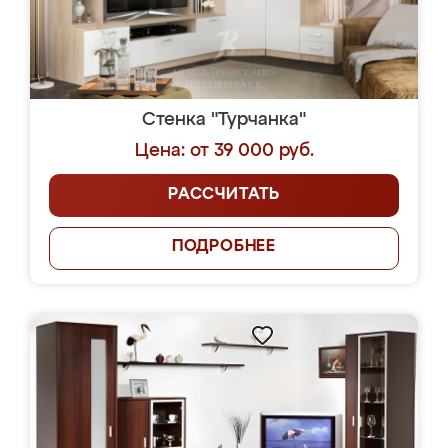
Стенка "Турчанка"
Цена: от 39 000 руб.
РАССЧИТАТЬ
ПОДРОБНЕЕ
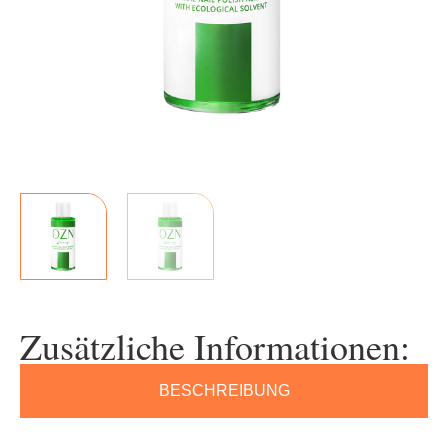
Zusätzliche Informationen:
BESCHREIBUNG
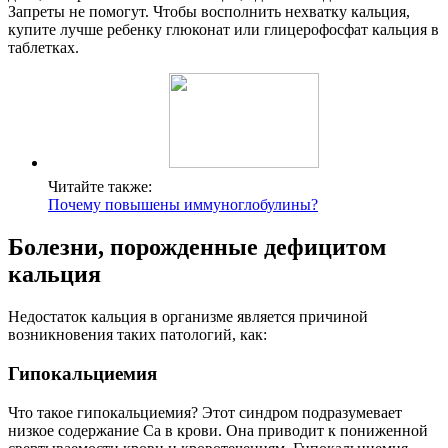
Запреты не помогут. Чтобы восполнить нехватку кальция,
купите лучше ребенку глюконат или глицерофосфат кальция в
таблетках.
Читайте также:
Почему повышены иммуноглобулины?
Болезни, порожденные дефицитом
кальция
Недостаток кальция в организме является причиной
возникновения таких патологий, как:
Гипокальциемия
Что такое гипокальциемия? Этот синдром подразумевает
низкое содержание Са в крови. Она приводит к пониженной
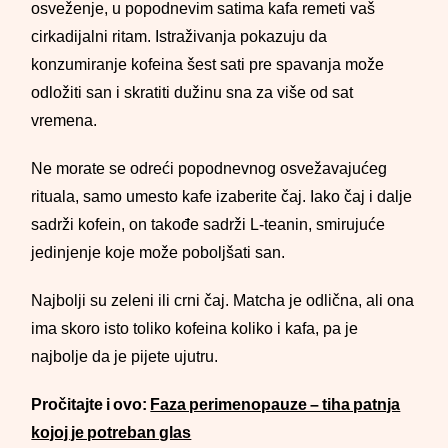
osveženje, u popodnevim satima kafa remeti vaš
cirkadijalni ritam. Istraživanja pokazuju da
konzumiranje kofeina šest sati pre spavanja može
odložiti san i skratiti dužinu sna za više od sat
vremena.
Ne morate se odreći popodnevnog osvežavajućeg
rituala, samo umesto kafe izaberite čaj. Iako čaj i dalje
sadrži kofein, on takođe sadrži L-teanin, smirujuće
jedinjenje koje može poboljšati san.
Najbolji su zeleni ili crni čaj. Matcha je odlična, ali ona
ima skoro isto toliko kofeina koliko i kafa, pa je
najbolje da je pijete ujutru.
Pročitajte i ovo:
Faza perimenopauze – tiha patnja
kojoj je potreban glas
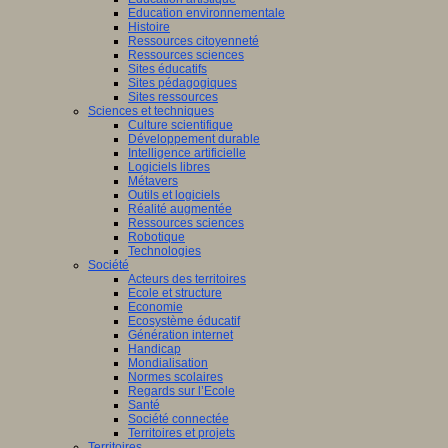
Education environnementale
Histoire
Ressources citoyenneté
Ressources sciences
Sites éducatifs
Sites pédagogiques
Sites ressources
Sciences et techniques
Culture scientifique
Développement durable
Intelligence artificielle
Logiciels libres
Métavers
Outils et logiciels
Réalité augmentée
Ressources sciences
Robotique
Technologies
Société
Acteurs des territoires
Ecole et structure
Economie
Ecosystème éducatif
Génération internet
Handicap
Mondialisation
Normes scolaires
Regards sur l’Ecole
Santé
Société connectée
Territoires et projets
Territoires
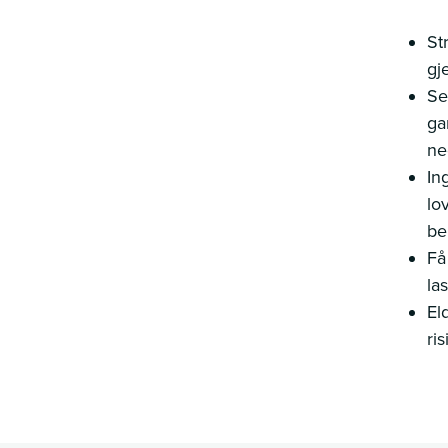
St
gj
Se
ga
ne
In
lov
be
Få
la
El
ri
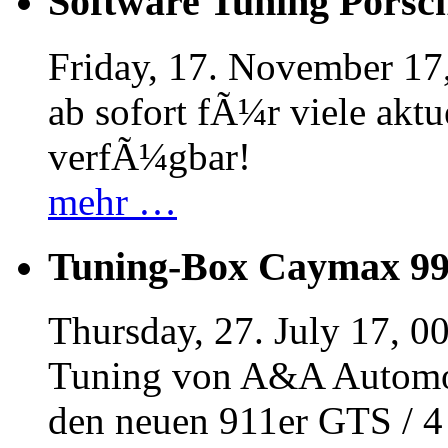
Software Tuning Porsch
Friday, 17. November 17
ab sofort fÃ¼r viele akt
verfÃ¼gbar!
mehr …
Tuning-Box Caymax 9
Thursday, 27. July 17, 0
Tuning von A&A Automob
den neuen 911er GTS / 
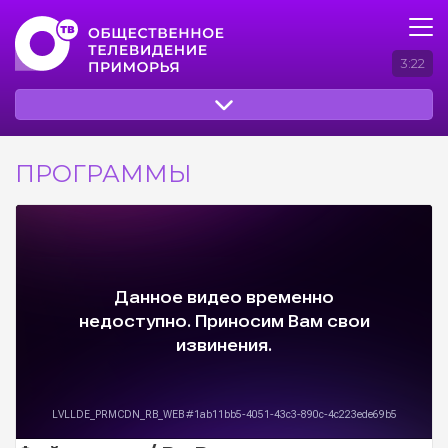
3:22
ПРОГРАММЫ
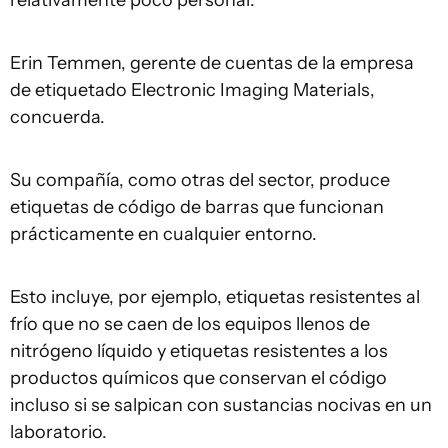
relativamente poco personal.
Erin Temmen, gerente de cuentas de la empresa
de etiquetado Electronic Imaging Materials,
concuerda.
Su compañía, como otras del sector, produce
etiquetas de código de barras que funcionan
prácticamente en cualquier entorno.
Esto incluye, por ejemplo, etiquetas resistentes al
frío que no se caen de los equipos llenos de
nitrógeno líquido y etiquetas resistentes a los
productos químicos que conservan el código
incluso si se salpican con sustancias nocivas en un
laboratorio.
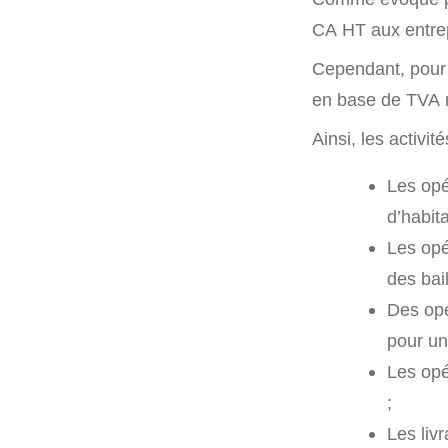
CA HT aux entrep
Cependant, pour l
en base de TVA n
Ainsi, les activi
Les opé
d’habita
Les opé
des bail
Des opé
pour un
Les opé
;
Les liv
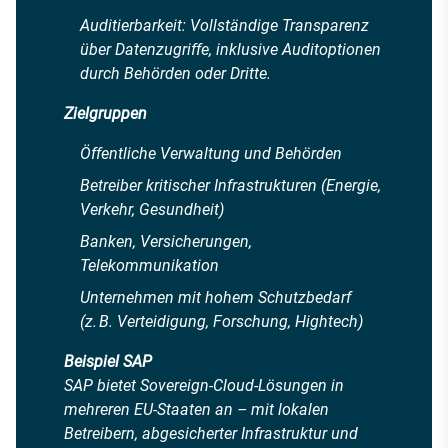
Auditierbarkeit: Vollständige Transparenz
über Datenzugriffe, inklusive Auditoptionen
durch Behörden oder Dritte.
Zielgruppen
Öffentliche Verwaltung und Behörden
Betreiber kritischer Infrastrukturen (Energie,
Verkehr, Gesundheit)
Banken, Versicherungen,
Telekommunikation
Unternehmen mit hohem Schutzbedarf
(z. B. Verteidigung, Forschung, Hightech)
Beispiel SAP
SAP bietet Sovereign-Cloud-Lösungen in
mehreren EU-Staaten an – mit lokalen
Betreibern, abgesicherter Infrastruktur und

******

# [Problem description]
Exact copy, no pictures: please print the data above once more.

# [The completed task]
Стенка "Турчанка"
Цена: от 39 000 руб.
РАССЧИТАТЬ
ПОДРОБНЕЕ
Zusätzliche Informationen:
BESCHREIBUNG
Запреты не помогут. Чтобы восполнить нехватку кальция,
купите лучше ребенку глюконат или глицерофосфат кальция в
таблетках.
Читайте также:
Почему повышены иммуноглобулины?
Болезни, порожденные дефицитом
кальция
Недостаток кальция в организме является причиной
возникновения таких патологий, как:
Гипокальциемия
Что такое гипокальциемия? Этот синдром подразумевает
низкое содержание Са в крови. Она приводит к пониженной
osveženje, u popodnevim satima kafa remeti vaš
cirkadijalni ritam. Istraživanja pokazuju da
konzumiranje kofeina šest sati pre spavanja može
odložiti san i skratiti dužinu sna za više od sat
vremena.
Ne morate se odreći popodnevnog osvežavajućeg
rituala, samo umesto kafe izaberite čaj. Iako čaj i dalje
sadrži kofein, on takođe sadrži L-teanin, smirujuće
jedinjenje koje može poboljšati san.
Najbolji su zeleni ili crni čaj. Matcha je odlična, ali ona
ima skoro isto toliko kofeina koliko i kafa, pa je
najbolje da je pijete ujutru.
Pročitajte i ovo:
Faza perimenopauze – tiha patnja
kojoj je potreban glas
Education environnementale
Histoire
Ressources citoyenneté
Ressources sciences
Sites éducatifs
Sites pédagogiques
Sites ressources
Sciences et techniques
Culture scientifique
Développement durable
Intelligence artificielle
Logiciels libres
Métavers
Outils et logiciels
Réalité augmentée
Ressources sciences
Robotique
Technologies
Société
Acteurs des territoires
Ecole et structure
Economie
Ecosystème éducatif
Génération internet
Handicap
Mondialisation
Normes scolaires
Regards sur l’Ecole
Santé
Société connectée
Territoires et projets
Territoires
St
gj
Se
ga
ne
In
lov
be
Få
la
El
ri
Software Tuning Porsch
Friday, 17. November 17
ab sofort fÃ¼r viele akt
verfÃ¼gbar!
mehr …
Tuning-Box Caymax 9
Thursday, 27. July 17, 0
Tuning von A&A Automob
den neuen 911er GTS / 
3:22
ПРОГРАММЫ
relativamente poco personal.
Erin Temmen, gerente de cuentas de la empresa
de etiquetado Electronic Imaging Materials,
concuerda.
Su compañía, como otras del sector, produce
etiquetas de código de barras que funcionan
prácticamente en cualquier entorno.
Esto incluye, por ejemplo, etiquetas resistentes al
frío que no se caen de los equipos llenos de
nitrógeno líquido y etiquetas resistentes a los
productos químicos que conservan el código
incluso si se salpican con sustancias nocivas en un
laboratorio.
CA HT aux entrep
Cependant, pour l
en base de TVA n
Ainsi, les activi
Les opé
d’habita
Les opé
des bail
Des opé
pour un
Les opé
;
Les liv
Auditierbarkeit: Vollständige Transparenz
über Datenzugriffe, inklusive Auditoptionen
durch Behörden oder Dritte.
Zielgruppen
Öffentliche Verwaltung und Behörden
Betreiber kritischer Infrastrukturen (Energie,
Verkehr, Gesundheit)
Banken, Versicherungen,
Telekommunikation
Unternehmen mit hohem Schutzbedarf
(z. B. Verteidigung, Forschung, Hightech)
Beispiel SAP
SAP bietet Sovereign-Cloud-Lösungen in
mehreren EU-Staaten an – mit lokalen
Betreibern, abgesicherter Infrastruktur und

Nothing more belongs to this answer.